%%

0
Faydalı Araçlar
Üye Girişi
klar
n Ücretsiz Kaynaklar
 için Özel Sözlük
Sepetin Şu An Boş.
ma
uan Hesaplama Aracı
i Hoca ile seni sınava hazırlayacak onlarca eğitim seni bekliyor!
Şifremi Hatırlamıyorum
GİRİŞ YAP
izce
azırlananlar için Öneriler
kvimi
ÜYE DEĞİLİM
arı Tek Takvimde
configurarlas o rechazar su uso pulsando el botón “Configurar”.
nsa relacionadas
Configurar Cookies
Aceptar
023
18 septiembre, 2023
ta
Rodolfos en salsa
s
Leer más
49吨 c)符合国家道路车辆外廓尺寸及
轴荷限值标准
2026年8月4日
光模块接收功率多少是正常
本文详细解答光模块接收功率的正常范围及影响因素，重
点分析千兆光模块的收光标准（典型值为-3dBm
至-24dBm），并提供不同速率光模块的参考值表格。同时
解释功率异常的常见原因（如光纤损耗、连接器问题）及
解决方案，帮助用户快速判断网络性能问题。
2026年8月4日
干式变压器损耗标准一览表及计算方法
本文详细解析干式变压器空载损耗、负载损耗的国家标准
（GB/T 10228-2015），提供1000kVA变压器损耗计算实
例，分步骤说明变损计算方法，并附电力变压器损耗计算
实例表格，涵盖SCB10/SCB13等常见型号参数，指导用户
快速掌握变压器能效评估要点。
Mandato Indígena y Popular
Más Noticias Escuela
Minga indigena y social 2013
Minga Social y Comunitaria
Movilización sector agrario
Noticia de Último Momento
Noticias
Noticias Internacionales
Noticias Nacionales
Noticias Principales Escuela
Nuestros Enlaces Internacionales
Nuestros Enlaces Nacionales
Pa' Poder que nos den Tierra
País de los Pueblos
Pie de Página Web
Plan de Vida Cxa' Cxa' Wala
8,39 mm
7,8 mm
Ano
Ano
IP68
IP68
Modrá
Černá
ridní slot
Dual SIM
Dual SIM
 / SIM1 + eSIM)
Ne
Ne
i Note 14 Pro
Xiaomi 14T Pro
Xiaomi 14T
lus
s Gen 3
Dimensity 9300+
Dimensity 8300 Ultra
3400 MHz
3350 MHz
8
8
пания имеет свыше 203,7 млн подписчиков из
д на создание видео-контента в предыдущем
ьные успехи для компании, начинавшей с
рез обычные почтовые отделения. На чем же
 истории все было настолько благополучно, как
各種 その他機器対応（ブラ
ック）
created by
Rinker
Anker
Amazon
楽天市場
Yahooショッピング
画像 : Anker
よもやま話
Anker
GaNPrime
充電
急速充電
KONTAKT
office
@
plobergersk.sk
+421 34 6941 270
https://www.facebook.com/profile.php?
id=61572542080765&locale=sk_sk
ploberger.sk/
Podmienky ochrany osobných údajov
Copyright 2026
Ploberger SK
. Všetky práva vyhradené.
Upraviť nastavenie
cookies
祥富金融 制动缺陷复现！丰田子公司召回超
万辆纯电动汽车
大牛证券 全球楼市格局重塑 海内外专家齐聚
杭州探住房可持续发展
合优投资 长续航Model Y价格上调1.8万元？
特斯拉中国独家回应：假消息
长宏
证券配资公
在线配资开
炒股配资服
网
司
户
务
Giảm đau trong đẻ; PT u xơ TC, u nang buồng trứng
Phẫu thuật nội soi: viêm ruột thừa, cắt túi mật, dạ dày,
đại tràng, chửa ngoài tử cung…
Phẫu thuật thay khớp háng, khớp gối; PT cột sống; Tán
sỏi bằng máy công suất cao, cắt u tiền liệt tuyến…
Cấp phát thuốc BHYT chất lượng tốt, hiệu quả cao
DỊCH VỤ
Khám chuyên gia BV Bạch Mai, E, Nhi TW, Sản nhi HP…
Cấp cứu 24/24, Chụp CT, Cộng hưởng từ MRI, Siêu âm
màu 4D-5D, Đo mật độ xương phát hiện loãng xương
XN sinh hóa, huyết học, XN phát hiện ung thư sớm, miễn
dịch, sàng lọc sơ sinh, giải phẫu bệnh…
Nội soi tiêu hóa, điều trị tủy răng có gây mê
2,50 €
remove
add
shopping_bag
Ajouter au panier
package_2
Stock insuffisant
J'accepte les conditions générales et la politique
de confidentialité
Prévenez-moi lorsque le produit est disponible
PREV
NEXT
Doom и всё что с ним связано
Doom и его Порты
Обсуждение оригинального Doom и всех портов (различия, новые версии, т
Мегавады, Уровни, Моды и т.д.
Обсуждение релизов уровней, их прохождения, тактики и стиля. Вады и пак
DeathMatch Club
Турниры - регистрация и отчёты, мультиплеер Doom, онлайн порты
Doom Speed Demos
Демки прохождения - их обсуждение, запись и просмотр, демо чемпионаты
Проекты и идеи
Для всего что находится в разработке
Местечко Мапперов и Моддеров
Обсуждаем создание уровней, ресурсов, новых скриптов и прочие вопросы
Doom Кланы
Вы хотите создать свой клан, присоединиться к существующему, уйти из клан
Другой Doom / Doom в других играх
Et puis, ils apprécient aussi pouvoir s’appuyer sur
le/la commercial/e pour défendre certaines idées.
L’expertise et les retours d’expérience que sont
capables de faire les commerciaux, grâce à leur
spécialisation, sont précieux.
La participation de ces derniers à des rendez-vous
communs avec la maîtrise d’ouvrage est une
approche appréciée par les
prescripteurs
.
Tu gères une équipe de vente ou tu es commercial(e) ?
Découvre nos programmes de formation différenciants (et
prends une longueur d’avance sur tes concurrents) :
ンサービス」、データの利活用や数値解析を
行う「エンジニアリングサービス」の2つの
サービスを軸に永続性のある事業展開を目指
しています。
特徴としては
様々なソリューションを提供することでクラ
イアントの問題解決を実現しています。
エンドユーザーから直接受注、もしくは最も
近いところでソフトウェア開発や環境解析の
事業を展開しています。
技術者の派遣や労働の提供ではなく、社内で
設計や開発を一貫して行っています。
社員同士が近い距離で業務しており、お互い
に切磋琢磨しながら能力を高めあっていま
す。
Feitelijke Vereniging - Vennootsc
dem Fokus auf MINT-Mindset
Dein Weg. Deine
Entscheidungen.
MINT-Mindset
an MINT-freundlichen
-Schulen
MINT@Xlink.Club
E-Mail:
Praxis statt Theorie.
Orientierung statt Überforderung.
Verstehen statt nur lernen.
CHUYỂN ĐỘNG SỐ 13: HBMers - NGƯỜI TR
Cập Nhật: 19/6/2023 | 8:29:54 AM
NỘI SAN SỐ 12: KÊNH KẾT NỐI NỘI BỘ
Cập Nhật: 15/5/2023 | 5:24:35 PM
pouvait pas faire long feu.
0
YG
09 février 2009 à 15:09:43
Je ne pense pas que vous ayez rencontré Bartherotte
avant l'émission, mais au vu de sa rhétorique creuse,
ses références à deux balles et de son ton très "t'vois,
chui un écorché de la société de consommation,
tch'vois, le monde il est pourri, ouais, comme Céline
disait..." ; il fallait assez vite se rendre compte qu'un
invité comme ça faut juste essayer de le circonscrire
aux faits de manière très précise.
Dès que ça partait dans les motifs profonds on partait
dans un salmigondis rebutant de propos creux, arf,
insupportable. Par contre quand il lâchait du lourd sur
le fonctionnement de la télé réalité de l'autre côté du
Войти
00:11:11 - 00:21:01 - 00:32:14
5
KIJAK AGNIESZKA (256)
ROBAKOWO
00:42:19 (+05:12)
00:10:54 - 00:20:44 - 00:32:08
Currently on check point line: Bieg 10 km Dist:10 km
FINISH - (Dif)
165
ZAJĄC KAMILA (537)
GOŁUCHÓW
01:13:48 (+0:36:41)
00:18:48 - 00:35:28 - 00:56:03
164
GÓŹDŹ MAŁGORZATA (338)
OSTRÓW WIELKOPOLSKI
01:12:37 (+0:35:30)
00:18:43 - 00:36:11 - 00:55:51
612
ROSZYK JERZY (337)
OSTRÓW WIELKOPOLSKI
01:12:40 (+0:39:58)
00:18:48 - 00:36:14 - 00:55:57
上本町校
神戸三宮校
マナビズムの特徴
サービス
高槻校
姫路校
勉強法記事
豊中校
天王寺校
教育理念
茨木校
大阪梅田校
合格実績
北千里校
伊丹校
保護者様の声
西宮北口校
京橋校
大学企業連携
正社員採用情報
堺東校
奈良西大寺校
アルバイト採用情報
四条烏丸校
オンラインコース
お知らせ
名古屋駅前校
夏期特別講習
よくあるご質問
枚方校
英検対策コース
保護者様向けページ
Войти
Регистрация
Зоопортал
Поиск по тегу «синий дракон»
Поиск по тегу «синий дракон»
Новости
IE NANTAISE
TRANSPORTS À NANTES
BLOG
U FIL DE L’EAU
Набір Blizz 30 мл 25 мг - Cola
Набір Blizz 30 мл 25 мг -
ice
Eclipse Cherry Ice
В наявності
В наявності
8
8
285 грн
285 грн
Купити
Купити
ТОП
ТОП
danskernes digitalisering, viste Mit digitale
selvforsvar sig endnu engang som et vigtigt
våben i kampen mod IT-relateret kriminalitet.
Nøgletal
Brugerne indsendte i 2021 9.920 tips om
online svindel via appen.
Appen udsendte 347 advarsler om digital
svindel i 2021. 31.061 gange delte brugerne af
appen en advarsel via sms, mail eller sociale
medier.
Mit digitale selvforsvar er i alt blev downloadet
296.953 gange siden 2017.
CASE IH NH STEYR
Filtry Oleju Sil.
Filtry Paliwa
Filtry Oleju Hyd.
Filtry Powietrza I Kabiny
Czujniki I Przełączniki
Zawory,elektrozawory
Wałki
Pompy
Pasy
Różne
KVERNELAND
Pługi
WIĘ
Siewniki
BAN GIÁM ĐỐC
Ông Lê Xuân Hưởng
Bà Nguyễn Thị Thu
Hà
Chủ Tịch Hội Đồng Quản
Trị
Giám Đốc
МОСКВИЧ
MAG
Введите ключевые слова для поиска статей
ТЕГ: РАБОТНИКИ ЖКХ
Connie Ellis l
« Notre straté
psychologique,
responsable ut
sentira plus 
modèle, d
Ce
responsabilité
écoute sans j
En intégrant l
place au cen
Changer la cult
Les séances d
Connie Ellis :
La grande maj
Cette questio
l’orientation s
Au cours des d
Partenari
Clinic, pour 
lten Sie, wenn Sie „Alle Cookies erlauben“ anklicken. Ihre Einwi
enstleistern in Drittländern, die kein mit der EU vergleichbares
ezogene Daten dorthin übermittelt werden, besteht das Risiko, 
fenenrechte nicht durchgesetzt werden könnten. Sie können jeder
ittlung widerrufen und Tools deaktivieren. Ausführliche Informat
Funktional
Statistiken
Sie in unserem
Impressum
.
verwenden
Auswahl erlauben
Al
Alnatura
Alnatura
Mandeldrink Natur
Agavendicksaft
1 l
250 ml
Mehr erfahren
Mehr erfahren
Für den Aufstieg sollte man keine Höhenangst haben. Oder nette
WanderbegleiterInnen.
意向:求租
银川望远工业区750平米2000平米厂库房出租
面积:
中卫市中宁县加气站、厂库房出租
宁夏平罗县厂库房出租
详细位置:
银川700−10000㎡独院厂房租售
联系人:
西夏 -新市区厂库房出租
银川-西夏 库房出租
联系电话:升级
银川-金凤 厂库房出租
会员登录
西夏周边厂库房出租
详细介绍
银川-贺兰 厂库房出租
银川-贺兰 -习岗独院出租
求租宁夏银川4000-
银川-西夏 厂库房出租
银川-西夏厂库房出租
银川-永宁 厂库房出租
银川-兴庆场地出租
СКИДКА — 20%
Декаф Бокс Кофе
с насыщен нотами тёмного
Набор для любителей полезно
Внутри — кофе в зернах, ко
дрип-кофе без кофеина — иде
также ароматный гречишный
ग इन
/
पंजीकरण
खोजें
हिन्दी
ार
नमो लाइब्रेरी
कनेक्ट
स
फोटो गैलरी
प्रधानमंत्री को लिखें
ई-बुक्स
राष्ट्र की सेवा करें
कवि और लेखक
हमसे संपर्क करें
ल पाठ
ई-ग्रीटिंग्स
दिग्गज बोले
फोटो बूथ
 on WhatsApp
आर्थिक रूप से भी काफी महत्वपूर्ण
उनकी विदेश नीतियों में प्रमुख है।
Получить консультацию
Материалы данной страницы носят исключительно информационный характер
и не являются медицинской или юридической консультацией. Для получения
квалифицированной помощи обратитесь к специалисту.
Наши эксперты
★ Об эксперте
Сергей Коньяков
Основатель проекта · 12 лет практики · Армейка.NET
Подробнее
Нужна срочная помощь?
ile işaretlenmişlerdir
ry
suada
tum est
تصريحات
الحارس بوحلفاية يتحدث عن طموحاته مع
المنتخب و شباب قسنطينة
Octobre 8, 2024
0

%%

WHAT NEEDS TO BE DONE =
Restate, word for word and with nothing added, the lines from the beginning of the records above through the line that contains "ÜYE DEĞİLİM".

REPLY =
0
Faydalı Araçlar
Üye Girişi
klar
n Ücretsiz Kaynaklar
 için Özel Sözlük
Sepetin Şu An Boş.
ma
uan Hesaplama Aracı
i Hoca ile seni sınava hazırlayacak onlarca eğitim seni bekliyor!
Şifremi Hatırlamıyorum
GİRİŞ YAP
izce
azırlananlar için Öneriler
kvimi
ÜYE DEĞİLİM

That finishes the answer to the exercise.